▶ [Task description]
Of the entries below, return only those lines from the line with "The height and" to the line with "Identify the location of Contact Us.", exactly, both included.

▶ [Provided entries]
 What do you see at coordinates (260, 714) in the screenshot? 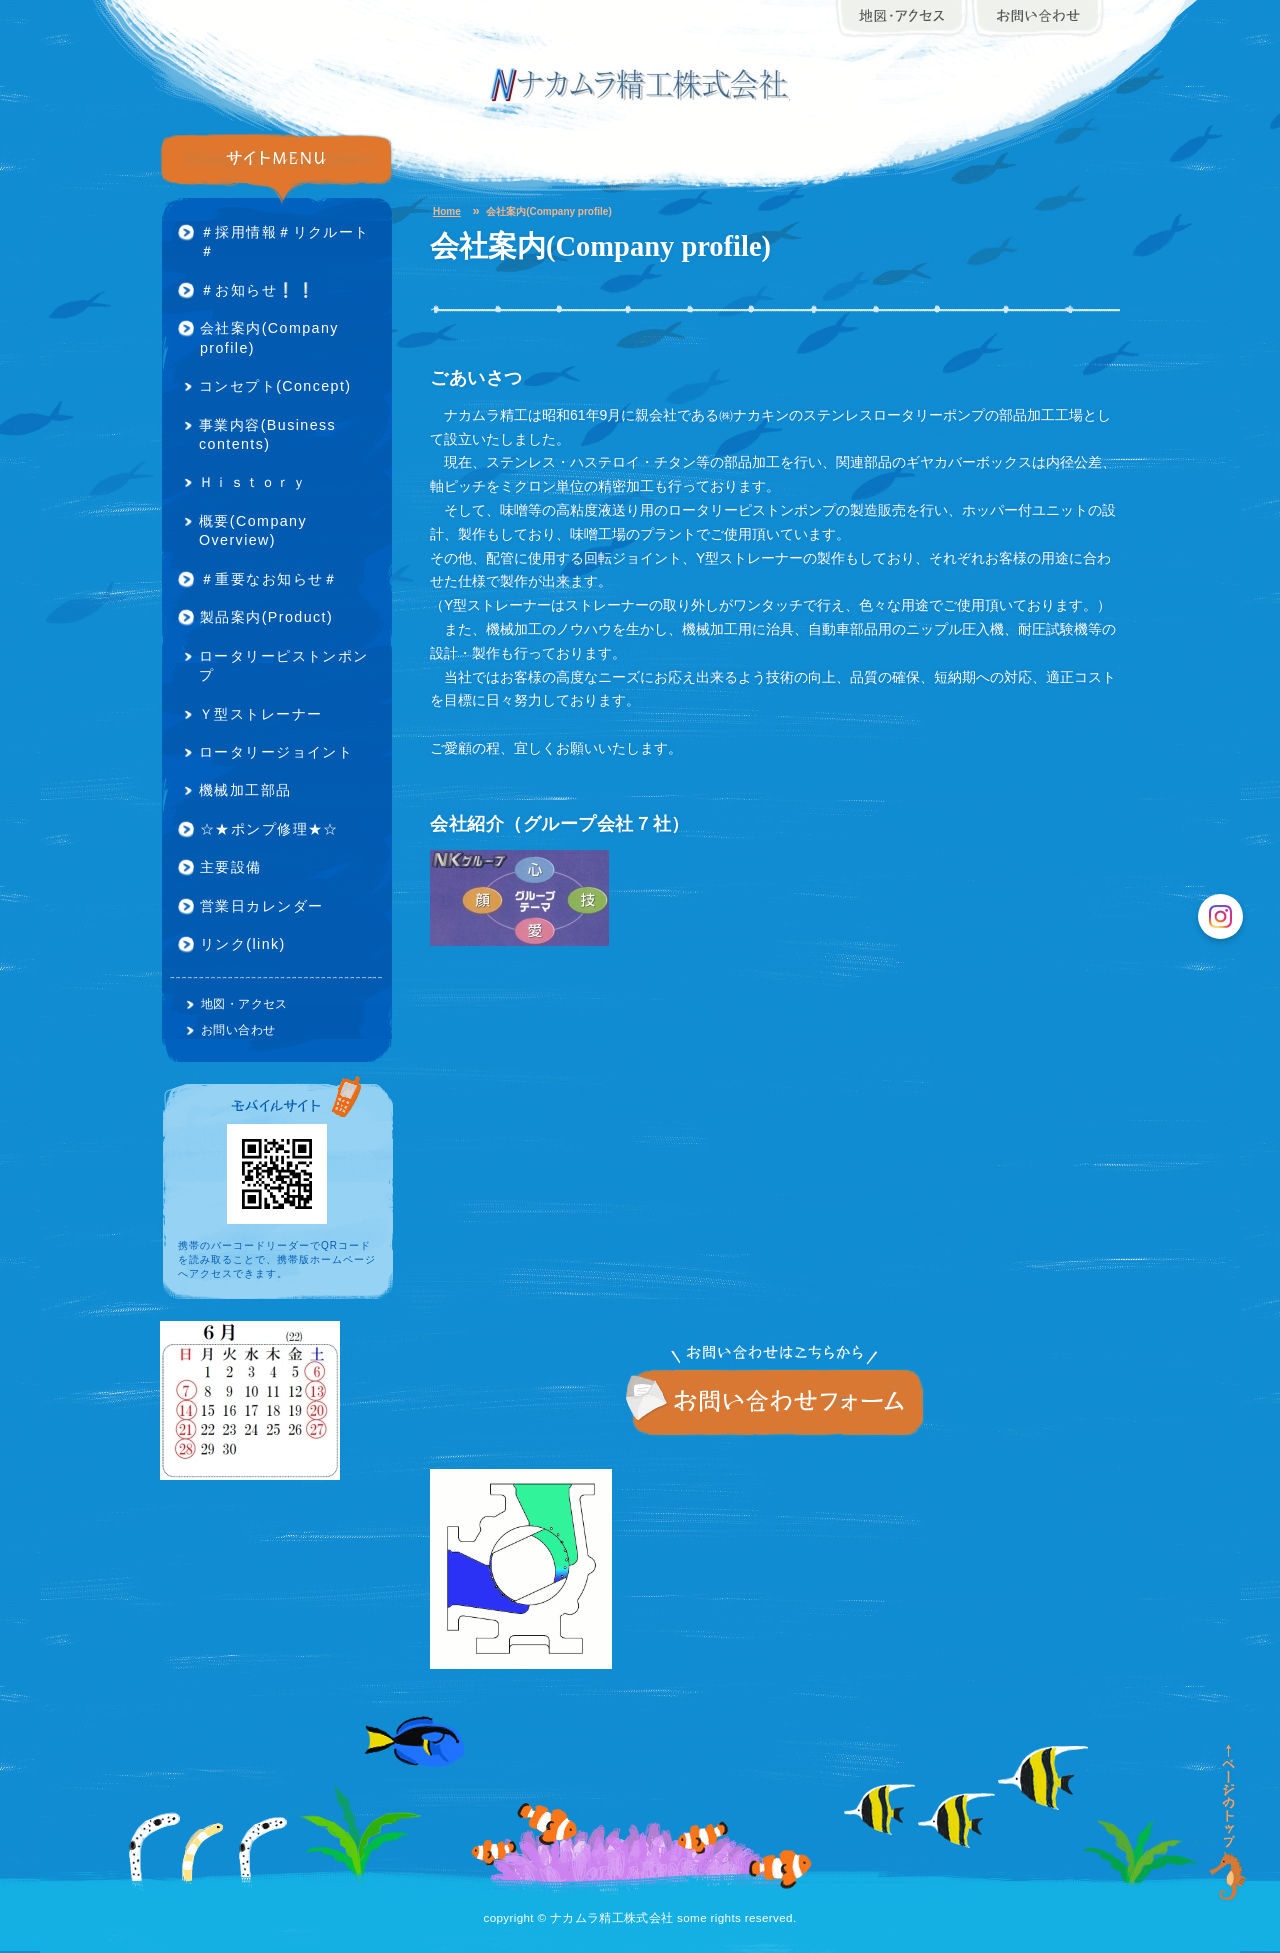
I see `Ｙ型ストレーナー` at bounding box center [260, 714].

* * *

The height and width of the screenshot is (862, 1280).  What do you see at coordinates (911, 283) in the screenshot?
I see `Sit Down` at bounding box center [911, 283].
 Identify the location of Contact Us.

▶ [Exercise output]
The height and width of the screenshot is (862, 1280).  What do you see at coordinates (911, 283) in the screenshot?
I see `Sit Down` at bounding box center [911, 283].
 Identify the location of Contact Us.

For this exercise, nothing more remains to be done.